リルルはイングラムの左手とルークの右手を握った。ふたりはその手を離さずに、時折持ち上げて空中浮遊を楽しませてやったりもした。


「ありがとうね!騎士様!剣士様!」


どういたしまして、と笑顔で伝える。リルルも笑顔だ。


「……?ねぇ、お空が曇っていくよ?」


「なに?」


ふとリルルがそんなことを呟いて戦士たちは空を見上げる。陽の光を遮るような分厚い黒い雲、そして即座に降り始める不気味な雨──


「ふたりとも、俺の近くに!雨除けの風!」


緑色のベールが全員を縁取るように出現する。外側に出来た風が、雨に触れないように屋根の代わりをしてくれるのだ。
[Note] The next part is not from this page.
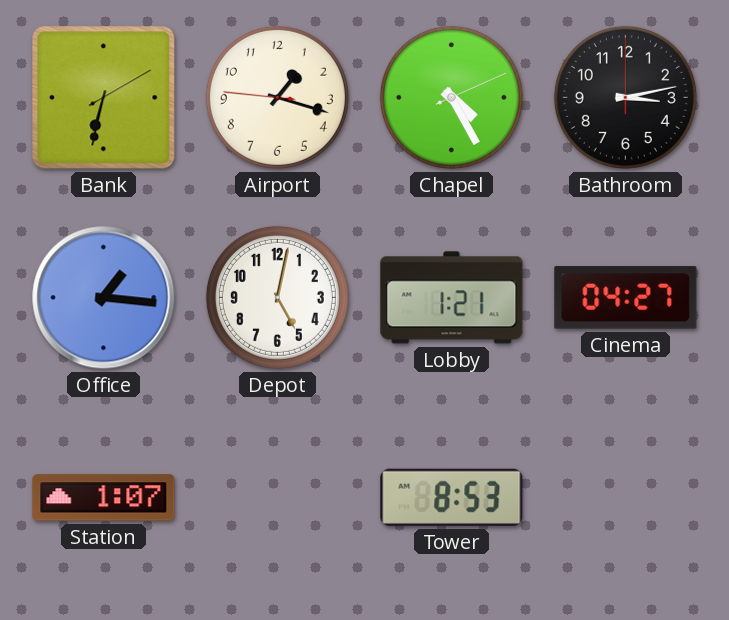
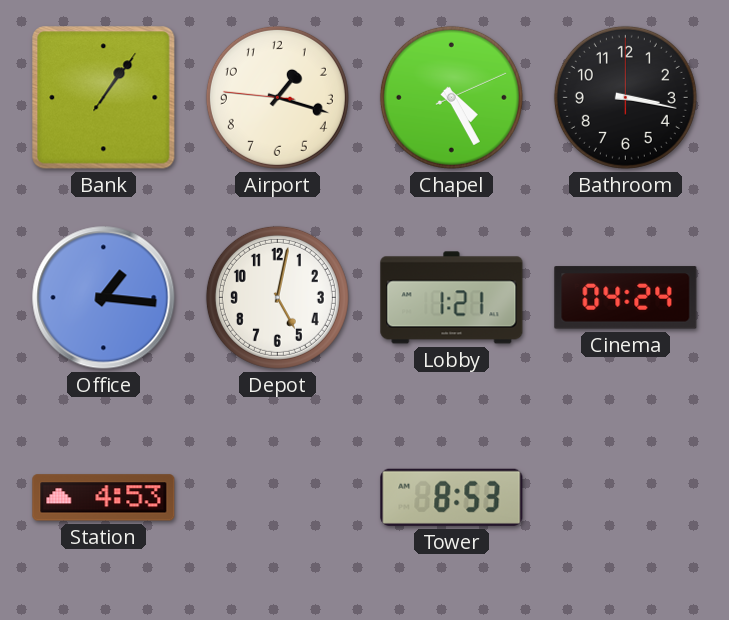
Bank: 6:32 -> 1:06
Bathroom: 3:13 -> 3:17
Cinema: 04:27 -> 04:24
Station: 1:07 -> 4:53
「よし、今のうちにルシウスから貰ったものを出そう。手頃な場所は……と」


大きな木の下に十分なスペースがあった。

イングラムは電子媒体を起動して、家のマークをタップする。すると、その家が電子媒体から高速照射され家の形になった。


これは強制的に電子媒体が落ちたりイングラムが別のことに使用しなければ常に現存する家なのだ。


「よし、あそこに入って雨宿りだ」





中は広々としていて、空調も空気も完璧だ。人体に好影響しか起きない設計になっているらしい。リルルも目を丸くさせて驚いている。


「すごい!飲み物もあるよ!」


無数に用意されているドリンクバーを眺め、ぶどうジュースを手に取って飲み出すリルルは笑顔で美味しいと呟く。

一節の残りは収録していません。